# Records to use
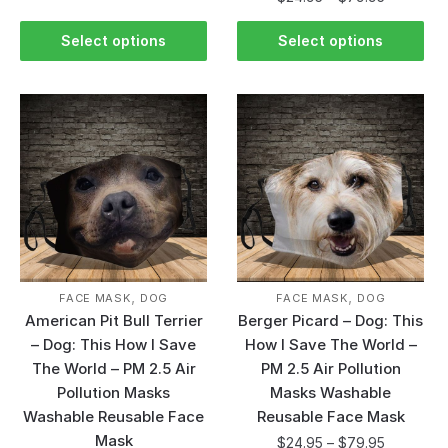
Select options
Select options
,
,
FACE MASK
DOG
FACE MASK
DOG
American Pit Bull Terrier
Berger Picard – Dog: This
– Dog: This How I Save
How I Save The World –
The World – PM 2.5 Air
PM 2.5 Air Pollution
Pollution Masks
Masks Washable
Washable Reusable Face
Reusable Face Mask
Mask
$
24.95
–
$
79.95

# Problem statement
Type the entries above out again exactly, with no pictures.

# Final answer
Select options
Select options
,
,
FACE MASK
DOG
FACE MASK
DOG
American Pit Bull Terrier
Berger Picard – Dog: This
– Dog: This How I Save
How I Save The World –
The World – PM 2.5 Air
PM 2.5 Air Pollution
Pollution Masks
Masks Washable
Washable Reusable Face
Reusable Face Mask
Mask
$
24.95
–
$
79.95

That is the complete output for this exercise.